After I posted a draft version on Twitter, I had some great conversations with @ProfTucker @JeanMaines @drlestj @chemnet_au @jgustar @charlesmenzies @sgraingerPhD @mspencer09 @TeachingBehind1 @usankar2 @epm_morris @DrPatMaher @meganbarkerase @EWhitteck @bhundey @DocRobinYoung Thank-you, all, for the conversations, feedback, and ideas. It led to some revisions:

    • Do students include themselves in the assessment? That is, do they pay themself any of the $100? I think it’s a good idea since it prompts them to reflect on their own contributions and metacognition is always a win. Plus, it gives the course instructor another way to check for suspicious evaluations, like if Jamal, Jennifer, and Jing all pay only $10 to Juan but Juan pays himself $90. Something doesn’t sync there.
    • Instructors (and students) may be nervous about letting students determine the grades on a big project that could determine the success of the students in the course. That’s why I recommend the peer evaluation scheme should be just one component of the project grade. As suggested in the footnote in the graphic, the course instructor could assess the group’s
      • draft (20%)
      • group presentation or poster (20%)
      • over all assessment (50%)

      Each member of the group would receive the same mark on this first 90%. The peer assessment scheme could be used to determine the last 10% of the final grade.

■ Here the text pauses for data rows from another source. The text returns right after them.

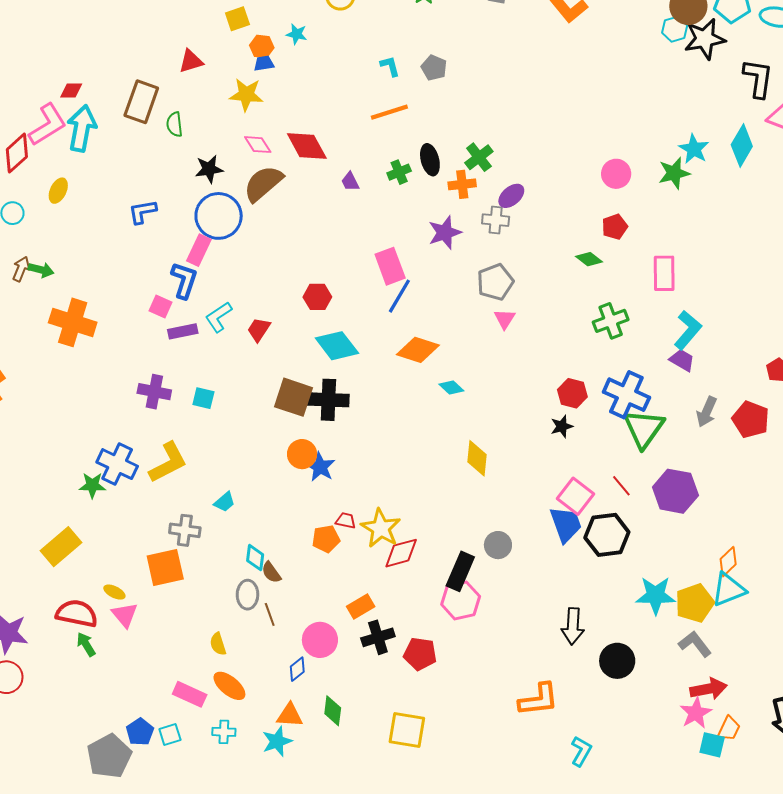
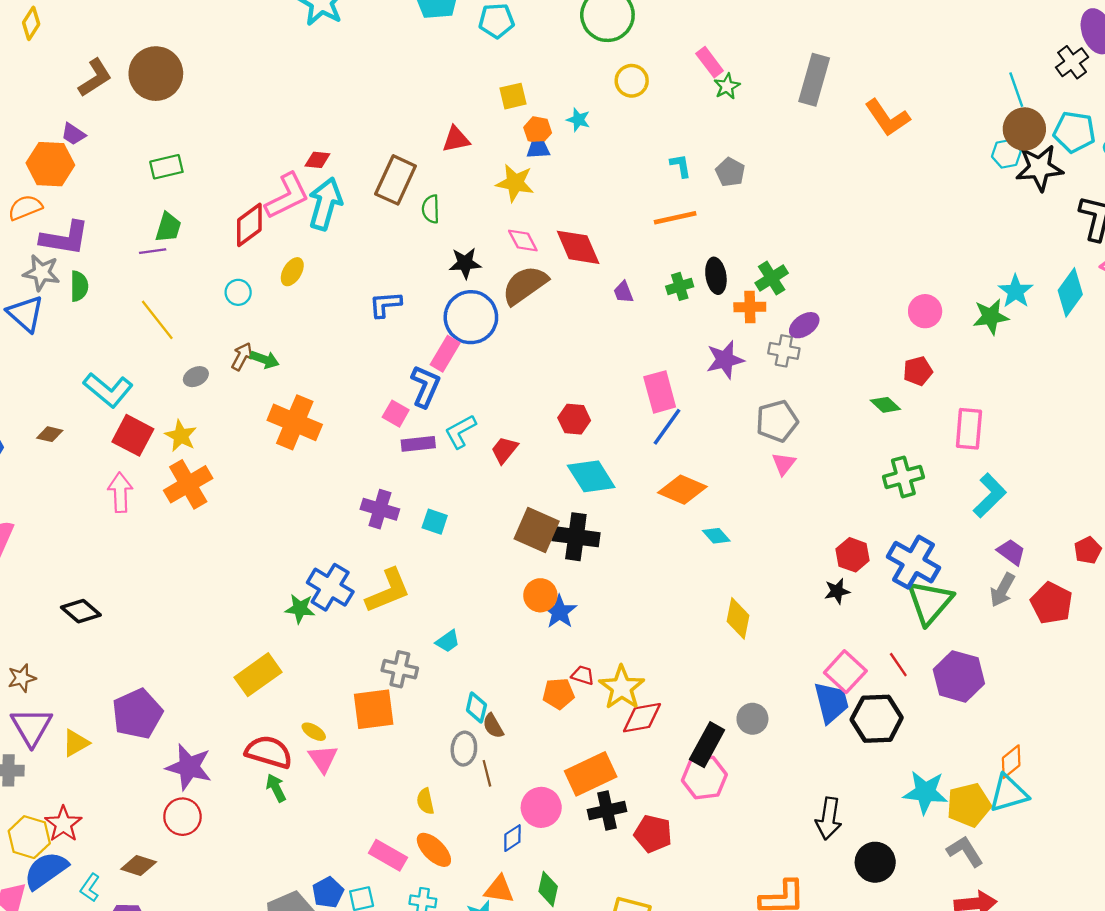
purple trapezoid: (682, 360) -> (1011, 552), moved
orange rectangle: (361, 606) -> (591, 774), size x1.6

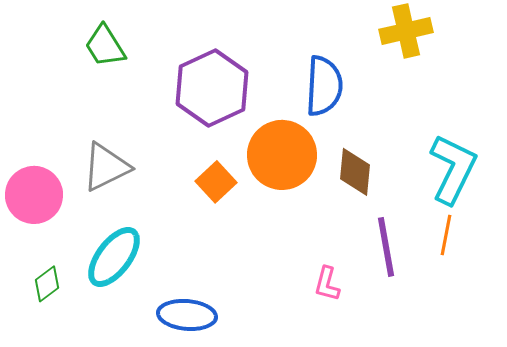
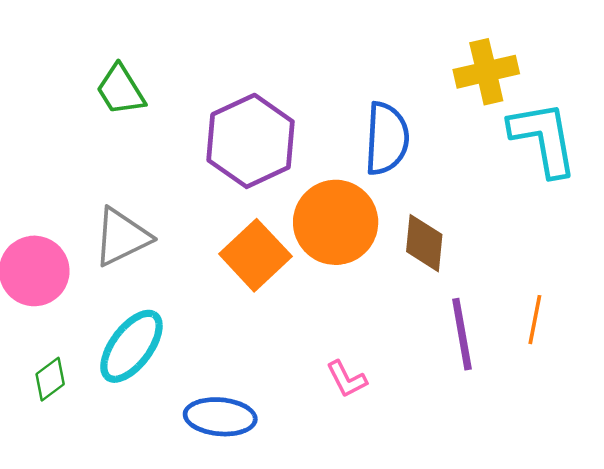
cyan L-shape: (453, 169) -> (543, 139), moved, turned -36
orange square: (216, 182) -> (255, 255), size x1.4
pink L-shape: (327, 284) -> (347, 379), moved, turned -42

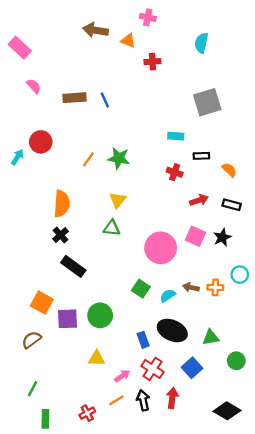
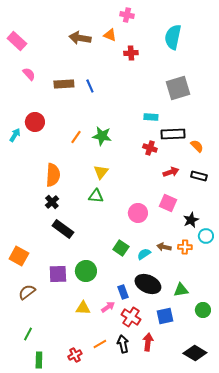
brown arrow: (95, 30) -> (80, 38), moved
cyan semicircle: (201, 43) -> (173, 37), size x1.4
black rectangle: (201, 156) -> (173, 134), size x1.6
black star: (222, 237) -> (191, 220), moved
pink circle: (161, 248) -> (138, 213), size x0.7
orange square: (42, 303) -> (19, 256), moved
blue square: (192, 368) -> (165, 316), turned 30
pink arrow: (122, 376) -> (108, 307), moved

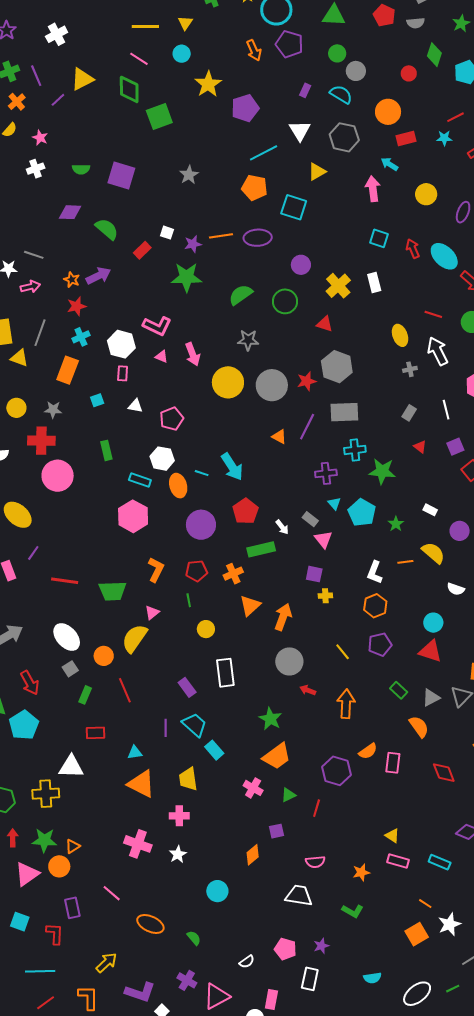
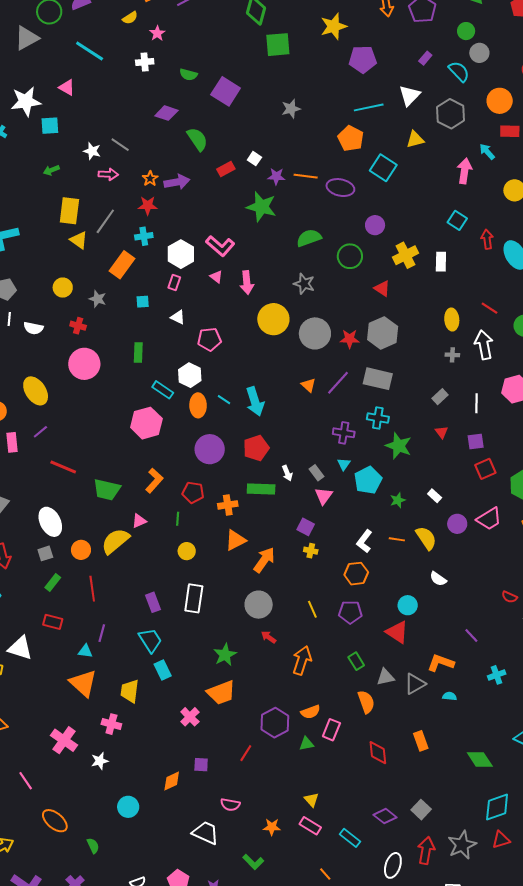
red cross: (41, 441) -> (78, 326), size x0.6
purple line: (166, 728) -> (102, 633), moved
green triangle: (288, 795) -> (306, 744), moved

    • A few of the conversations were about the, er, icky feeling of using money to assess each other. I think this salaries scheme needs to fit into the context of the course. In Rique Campa’s courses, the students in Fisheries and Wildlife were looking ahead to careers as consultants in engineering and environment management firms and in the government. They were familiar with projects, bids, budgets, invoices, and so on. For them, salaries were familiar. I’d hesitate to use this scheme in a course that has no connection with money.

By the way, I’m pretty happy with the graphic. It’s a PowerPoint slide with a table surrounded top and bottom by text boxes. I really like the set of free avatars by Hopnguyen Mr on iconfinder (I made a few slight modifications to make them a bit more diverse.)